In these days, a significant amount of people will celebrate the birth of Jesus of Nazareth, who was definitely a strongly influential character in the adventure of thought.
This article is in a way a small tribute to a genius who was born on December 25, 1642. This person was one of the founders of mathematical physics. He was a human being of an extraordinary talent who changed the world for good. Nothing would ever be the same after the intellectual earthquake he began: wrong ancient ideas which were profoundly rooted into the mindset of the time were put into question; the basis for a new conception of the world was established. The name of this outstanding spirit could not be other than Sir Isaac Newton.

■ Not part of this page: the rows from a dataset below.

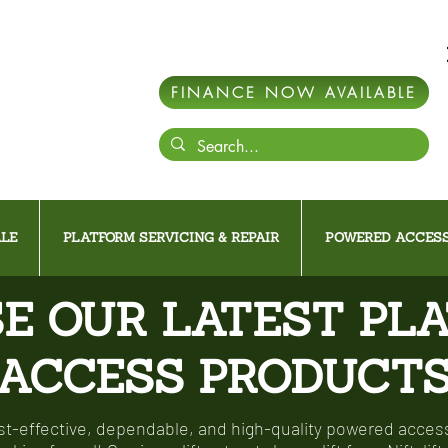
FINANCE NOW AVAILABLE
LE
PLATFORM SERVICING & REPAIR
POWERED ACCESS
E OUR LATEST PL
ACCESS PRODUCT
-effective, dependable, and high-quality powered access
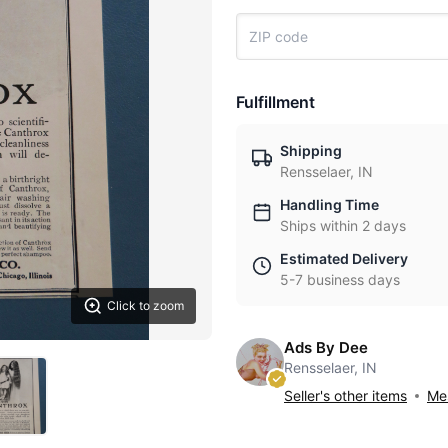
Fulfillment
Shipping
Rensselaer, IN
Handling Time
Ships within 2 days
Estimated Delivery
5-7 business days
Click to zoom
Ads By Dee
Rensselaer, IN
Seller's other items
Mes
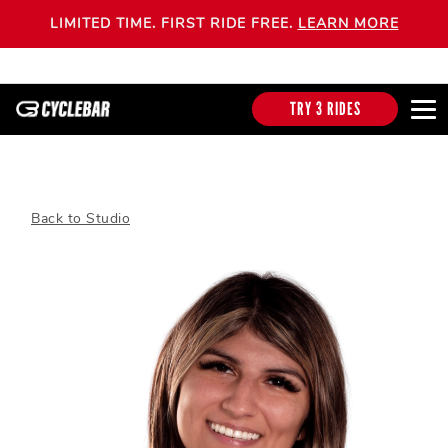
LIMITED TIME. FIRST RIDE FREE.
LEARN MORE
TRY 3 RIDES
Back to Studio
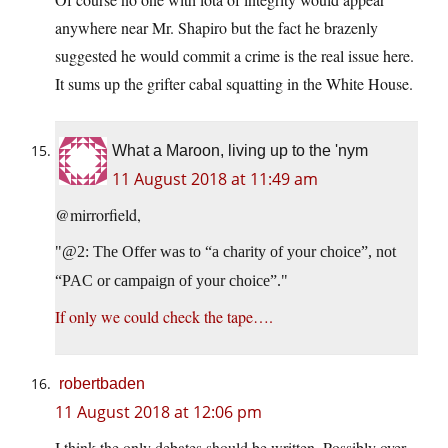
anywhere near Mr. Shapiro but the fact he brazenly
suggested he would commit a crime is the real issue here.
It sums up the grifter cabal squatting in the White House.
What a Maroon, living up to the 'nym
11 August 2018 at 11:49 am
@mirrorfield,
@2: The Offer was to “a charity of your choice”, not
“PAC or campaign of your choice”.
If only we could check the tape….
robertbaden
11 August 2018 at 12:06 pm
I think the only debates should be written. Possibly over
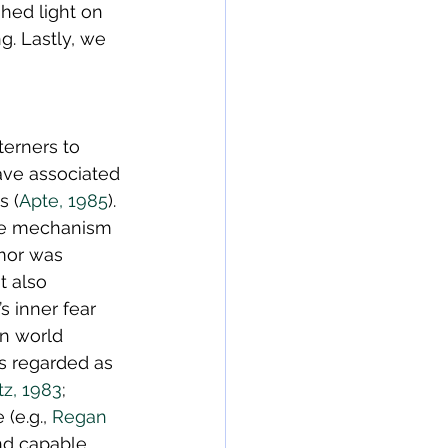
hed light on 
g. Lastly, we 
erners to 
ave associated 
s (
Apte, 1985
). 
se mechanism 
mor was 
t also 
 inner fear 
rn world 
s regarded as 
tz, 1983
; 
(e.g., 
Regan 
nd capable 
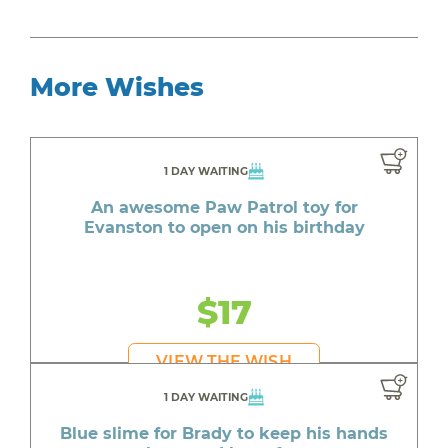
More Wishes
1 DAY WAITING
An awesome Paw Patrol toy for
Evanston to open on his birthday
$17
VIEW THE WISH
1 DAY WAITING
Blue slime for Brady to keep his hands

The highly remarkable achievements and the fascinating anecdotes of Newton’s stay on this planet are so numerous that by no means can I be thorough about them in this short text. We shall just mention that by the age of twenty-three (yes, probably quite close to the average age of the people that might be reading this right now) he had invented -or discovered, for Platonists- a whole new field of mathematics (calculus, i.e. the derivatives and integrals that we all love) and he had developed what was to become the law of universal gravitation, namely a mathematical relation which was called to revolutionise human’s existence. Both of these breakthroughs and uncountable more of inestimable value he carried out on his own.

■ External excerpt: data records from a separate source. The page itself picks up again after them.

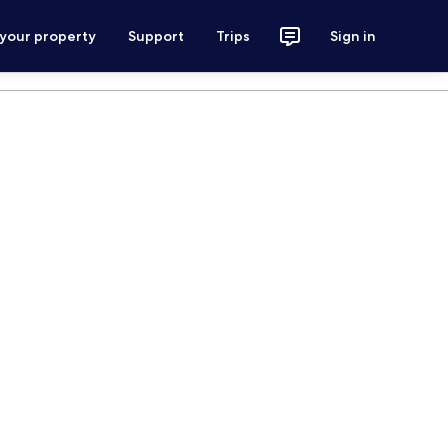
 your property
Support
Trips
Sign in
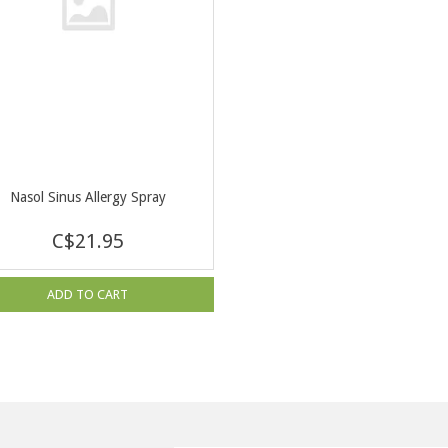
Nasol Sinus Allergy Spray
C$21.95
ADD TO CART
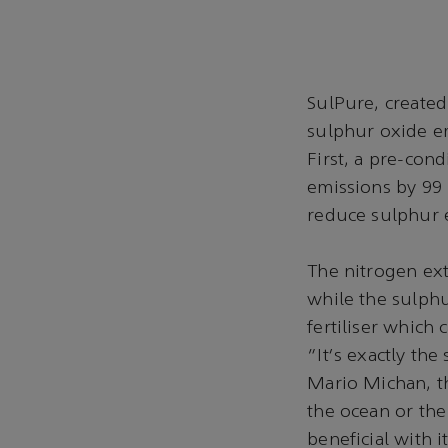
SulPure, create
sulphur oxide e
First, a pre-con
emissions by 99 
reduce sulphur e
The nitrogen ext
while the sulphu
fertiliser which
"It's exactly the
Mario Michan, th
the ocean or the
beneficial with i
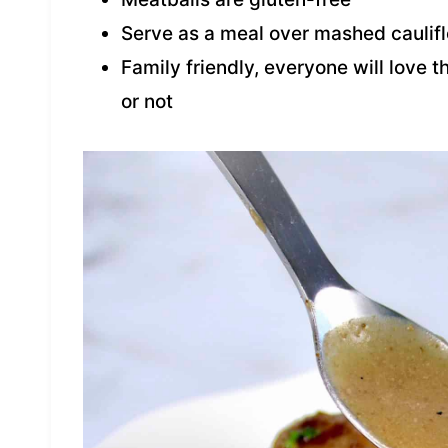
Serve as a meal over mashed caulifl
Family friendly, everyone will love 
or not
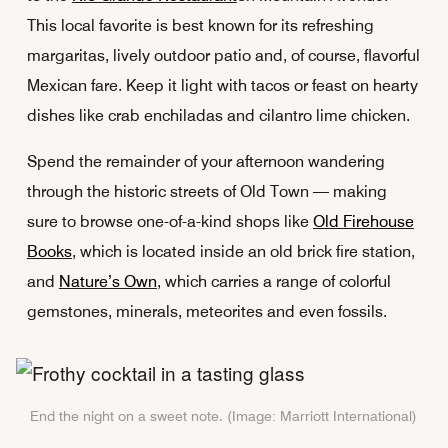
This local favorite is best known for its refreshing
margaritas, lively outdoor patio and, of course, flavorful
Mexican fare. Keep it light with tacos or feast on hearty
dishes like crab enchiladas and cilantro lime chicken.
Spend the remainder of your afternoon wandering
through the historic streets of Old Town — making
sure to browse one-of-a-kind shops like
Old Firehouse
Books
, which is located inside an old brick fire station,
and
Nature’s Own
, which carries a range of colorful
gemstones, minerals, meteorites and even fossils.
End the night on a sweet note. (Image: Marriott International)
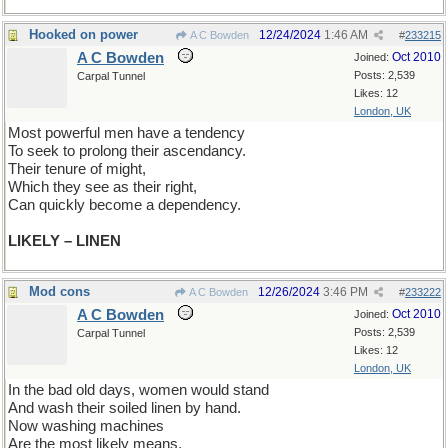
Hooked on power
12/24/2024
1:46 AM
A C Bowden
#
233215
A C Bowden
Oct 2010
Joined:
Posts: 2,539
Carpal Tunnel
Likes: 12
London, UK
Most powerful men have a tendency
To seek to prolong their ascendancy.
Their tenure of might,
Which they see as their right,
Can quickly become a dependency.
LIKELY – LINEN
Mod cons
12/26/2024
3:46 PM
A C Bowden
#
233222
A C Bowden
Oct 2010
Joined:
Posts: 2,539
Carpal Tunnel
Likes: 12
London, UK
In the bad old days, women would stand
And wash their soiled linen by hand.
Now washing machines
Are the most likely means,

Although he did arrive to all his results without the help of any of his contemporaries, we must not jump to conclusions. We are all sons and daughters of our time, of our family, of our history and not only; in one word, we are all a product of our personal and unique background. Naturally, Newton was not an exception to this rule and all the components of his life played a role in his unmatchable power to see beyond any fixed limit. From his obsession in the search for the Truth in disciplines so diverse such as mathematics, physics, theology or alchemy; to his hard childhood; to his arrogance; and to his fear of conflict: it all had an effect upon his mental universe. Nonetheless, the principal source from which his insightful observations sprouted was -I believe- his readings, a bridge to communicate with people who existed in different spaces and times. Newton compulsively read and studied every book he had in front of him and he was familiar with the philosophical, scientific and mathematical knowledge of his time and this undoubtedly contributed to his own brilliant ideas.

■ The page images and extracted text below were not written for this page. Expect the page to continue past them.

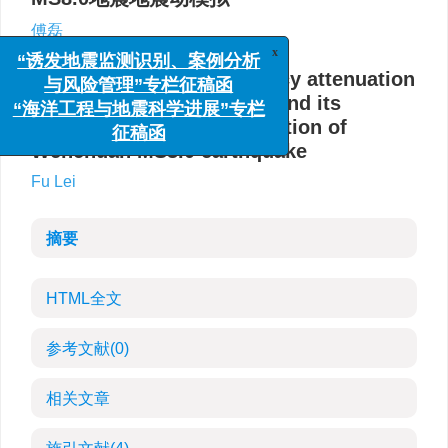
傅磊
x
“诱发地震监测识别、案例分析
Study on the high frequency attenuation
与风险管理”专栏征稿函
parameter (kappa) model and its
“海洋工程与地震科学进展”专栏
application on the simulation of
征稿函
Wenchuan MS8.0 earthquake
Fu Lei
摘要
HTML全文
参考文献
(0)
相关文章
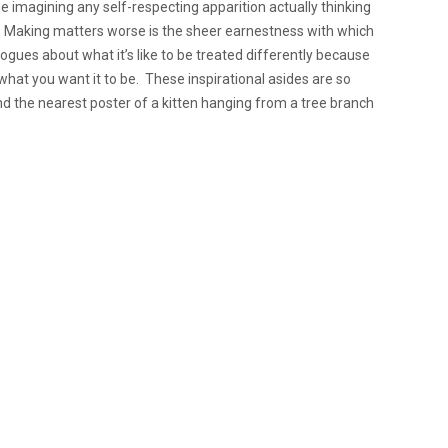
time imagining any self-respecting apparition actually thinking
o. Making matters worse is the sheer earnestness with which
logues about what it’s like to be treated differently because
 what you want it to be. These inspirational asides are so
ind the nearest poster of a kitten hanging from a tree branch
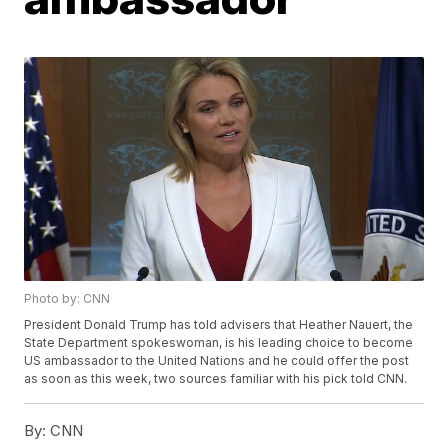
Photo by: CNN
President Donald Trump has told advisers that Heather Nauert, the
State Department spokeswoman, is his leading choice to become
US ambassador to the United Nations and he could offer the post
as soon as this week, two sources familiar with his pick told CNN.
By:
CNN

The ideas that had governed the perception of our planet in the cosmos for many centuries were those of Aristotle. The Aristotelian paradigm corrected stated that the Earth is a sphere and that the other planets and the Moon are spheres. However, it was a geocentric model, which means that it claimed that the Earth is on the centre of the universe, immobile, and the other celestial bodies revolve around it. Furthermore, the universe below the orbit of the Moon and beyond it was considered to be two entirely different worlds: on Earth there were four elements (air, fire, earth and water) which moved in a straight line upwards or downwards according to their nature, whereas in the outer space there was only aether, whose motion was always circular. This conception had been accepted by the Catholic Church and it was the dominant perspective when Newton attended university.
From our modern days it is easy to criticise Aristotle’s ideas, but we would not be fair. Aristotle proved to be an exceptional philosopher and scientist and his model did make sense in his world. He would have probably changed his way of thinking if confronted with good evidence. The essential problem was that his writings (only some part of them, actually) were considered to be an incontrovertible truth and that is indeed what attributes to Newton’s findings an even greater relevance.
Young Isaac, following the path of Galileo Galilei, formulated the basic laws of motion. He accepted the definition of space that Democritus had proposed in Ancient Greece, in opposition to that of Aristotle (which has been recently adopted for the modern “loop quantum gravity” theory). And, within his postulated absolute frame of space and time, he described motion in a way so powerful and useful that his physics would remain intact until Einstein’s theories changed the world again in the beginning of the 20th century. Newton’s mechanical description of the universe (for the development of which he invented calculus) also included a description of gravity and this is the most valuable part of his legacy to us. He put the Earth and the celestial realm at an equal level by realising that that the exact same thing that makes an apple fall towards the centre of our planet makes the Moon orbit (to orbit is to “fail to fall”) the Earth and makes all the planets -among them the Earth- orbit the Sun. He discovered that this mysterious pull, this “gravity”, existed everywhere where there was mass and that this always attractive interaction could be expressed with a very simple and elegant mathematical formula. He unified the Earth and the Heavens and this had radical consequences.
There existed a world before Newton and a world after Newton. The scientific and philosophical implications of his revelations to us cannot be exaggerated: for a long time virtually any person of culture admired and was influenced by the English natural philosopher. Everything changed. With his revolutionary thoughts, Newton managed to lay the foundations of the conceptual world that the following generations would be forced to inhabit.
Sir Isaac Newton was a real philosopher, a real scientist. He questioned old ideas and kept only those which passed through his sieve of truth. He built on the basis of solid principles and conceptual tools that had been passed on from the past, just as much as he created his novel way of perceiving reality. He rendered possible a future that would have been impossible to conceive of and he opened new ways to unravelling the enigmas of the cosmos.